Madonna's Taboo Tune
Madonna's upcoming album, "Confessions on a Dance Floor," is drumming up controversy with Kabbalist rabbis. The point of contention is "Isaac," a song intended by Madonna as a tribute to Yitzhak Luria, a 16th-century mystic and Kabbalah scholar, but some Israeli religious authorities are unimpressed. Madonna is among the most vocal of non-Jewish celebrities who have become interested in Kabbalah, a mystical movement based on symbolic interpretation of the Scriptures.
Rabbi Rafael Cohen, head of a seminary named after Luria, suggested that the Material Girl's actions could lead to divine retribution. "Jewish law forbids the use of the name of the holy rabbi for profit. Her act is just simply unacceptable, and I can only sympathize for her because of the punishment that she is going to receive from the heavens," he told the Israeli newspaper Maariv.
No word on whether there'll be a video.
Come and Go, Come and Go . . .
Boy George flew back to England yesterday after being charged with cocaine possession in New York, and his lawyer says that drugs found in the British singer's Manhattan apartment didn't belong to him.
The 44-year-old former Culture Club frontman, whose real name is George O'Dowd, was arraigned on drug charges early Saturday.
He had called 911 to report that his home had been burglarized around 3 a.m. Friday, said police spokesman Kevin Czartoryski. Officers arrived at the singer's apartment and discovered a small amount of cocaine next to a computer, police said. They were continuing to investigate.

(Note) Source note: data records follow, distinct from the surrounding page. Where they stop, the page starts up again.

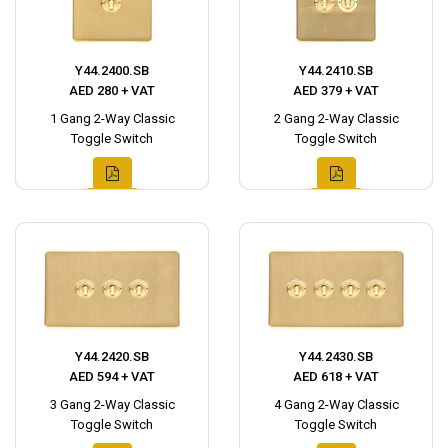
Y44.2400.SB
Y44.2410.SB
AED 280 + VAT
AED 379 + VAT
1 Gang 2-Way Classic
2 Gang 2-Way Classic
Toggle Switch
Toggle Switch
Y44.2420.SB
Y44.2430.SB
AED 594 + VAT
AED 618 + VAT
3 Gang 2-Way Classic
4 Gang 2-Way Classic
Toggle Switch
Toggle Switch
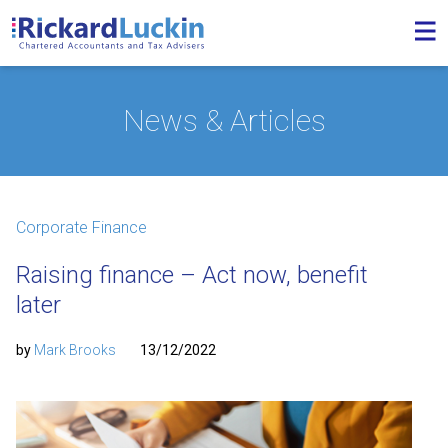
News & Articles
Corporate Finance
Raising finance – Act now, benefit
later
by
Mark Brooks
13/12/2022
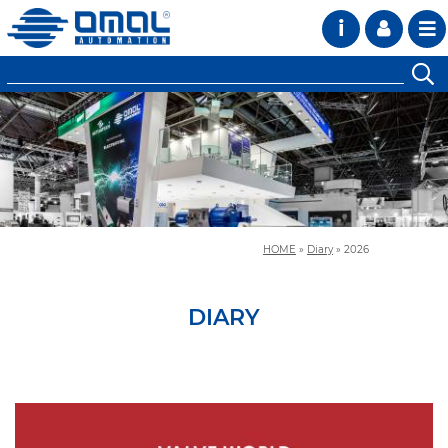
i
HOME
»
Diary
»
2026
DIARY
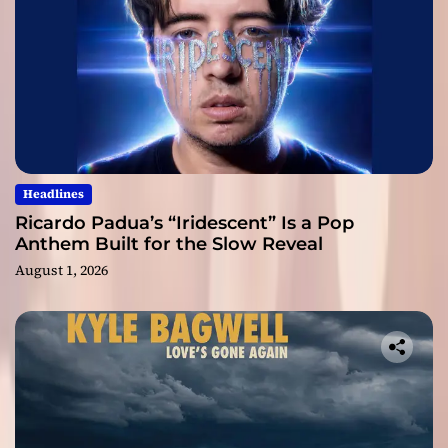
Headlines
Ricardo Padua’s “Iridescent” Is a Pop
Anthem Built for the Slow Reveal
August 1, 2026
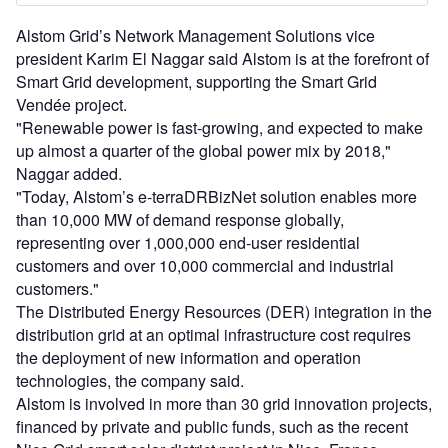
Alstom Grid’s Network Management Solutions vice
president Karim El Naggar said Alstom is at the forefront of
Smart Grid development, supporting the Smart Grid
Vendée project.
"Renewable power is fast-growing, and expected to make
up almost a quarter of the global power mix by 2018,"
Naggar added.
"Today, Alstom’s e-terraDRBizNet solution enables more
than 10,000 MW of demand response globally,
representing over 1,000,000 end-user residential
customers and over 10,000 commercial and industrial
customers."
The Distributed Energy Resources (DER) integration in the
distribution grid at an optimal infrastructure cost requires
the deployment of new information and operation
technologies, the company said.
Alstom is involved in more than 30 grid innovation projects,
financed by private and public funds, such as the recent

"It was a small amount of drugs," lawyer Lou Freeman told the New York Post for Saturday's editions. "He does not know where it came from. He's had a lot of people in his house."
The singer was released Saturday without bail after being charged with fourth-degree criminal possession of a controlled substance, allegedly more than an eighth of an ounce of cocaine, said a spokeswoman for the Manhattan district attorney's office. He is scheduled to return to court Dec. 19.

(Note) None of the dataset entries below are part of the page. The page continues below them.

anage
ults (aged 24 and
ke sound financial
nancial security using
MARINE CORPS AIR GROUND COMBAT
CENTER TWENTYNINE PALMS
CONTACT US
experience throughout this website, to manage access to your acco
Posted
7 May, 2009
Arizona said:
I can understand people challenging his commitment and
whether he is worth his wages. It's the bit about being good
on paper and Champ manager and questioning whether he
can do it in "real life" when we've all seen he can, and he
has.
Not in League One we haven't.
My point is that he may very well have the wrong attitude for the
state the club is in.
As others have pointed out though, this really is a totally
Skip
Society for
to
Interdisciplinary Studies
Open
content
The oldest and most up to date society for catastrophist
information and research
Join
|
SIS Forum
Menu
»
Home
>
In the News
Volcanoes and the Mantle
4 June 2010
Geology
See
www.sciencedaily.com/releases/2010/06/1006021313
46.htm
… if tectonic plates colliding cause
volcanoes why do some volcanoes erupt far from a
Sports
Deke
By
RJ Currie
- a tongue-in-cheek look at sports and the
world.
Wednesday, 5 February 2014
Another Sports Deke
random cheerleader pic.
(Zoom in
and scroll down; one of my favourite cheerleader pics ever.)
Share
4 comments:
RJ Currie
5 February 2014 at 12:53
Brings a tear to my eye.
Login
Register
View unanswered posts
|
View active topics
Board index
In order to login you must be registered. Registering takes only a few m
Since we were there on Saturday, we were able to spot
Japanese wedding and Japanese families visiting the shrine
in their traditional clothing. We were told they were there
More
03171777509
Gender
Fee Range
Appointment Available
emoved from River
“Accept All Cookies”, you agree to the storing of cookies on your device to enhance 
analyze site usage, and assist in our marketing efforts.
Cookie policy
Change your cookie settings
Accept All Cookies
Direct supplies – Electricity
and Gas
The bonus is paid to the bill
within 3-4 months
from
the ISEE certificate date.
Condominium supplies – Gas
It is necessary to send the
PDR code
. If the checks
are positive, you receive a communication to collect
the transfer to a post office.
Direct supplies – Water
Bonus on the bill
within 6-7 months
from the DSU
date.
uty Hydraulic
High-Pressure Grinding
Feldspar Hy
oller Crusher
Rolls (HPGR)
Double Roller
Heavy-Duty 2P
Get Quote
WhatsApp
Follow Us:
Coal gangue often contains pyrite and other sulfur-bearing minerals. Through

"Don't ask me any questions because you are not going to get any answers at all," the singer told reporters at London's Heathrow Airport.
"It's nice to see you, though."
Noted . . .
* Benjamin Bratt and wife Talisa Soto Bratt have expanded their Bratt Pack. Born last Monday in Los Angeles, Mateo Bravery Bratt joins the couple's daughter, Sophia Rosalinda Bratt, born in 2002.
* Ashlee Simpson returned to "Saturday Night Live" to prove herself as a singer who can sing live. This time there was no lip-sync fiasco. Simpson even drew inspiration from last year's traumatic incident, telling the audience, "I wrote this song after my last 'Saturday Night Live' appearance," as she introduced "Catch Me When I Fall." Her second number, "Boyfriend," was more upbeat. Throughout the performance her voice was augmented only by brief echo effects and backup singers -- unrecorded -- just as SNL executive producer Lorne Michaels had promised.
. . . And Quoted
"The good Lord says, 'Thou shall not bear false witness against thy neighbor.' These are the tenets I live by."
-- Actor Wesley Snipes, outside the New York courtroom where a judge dismissed a paternity suit against him.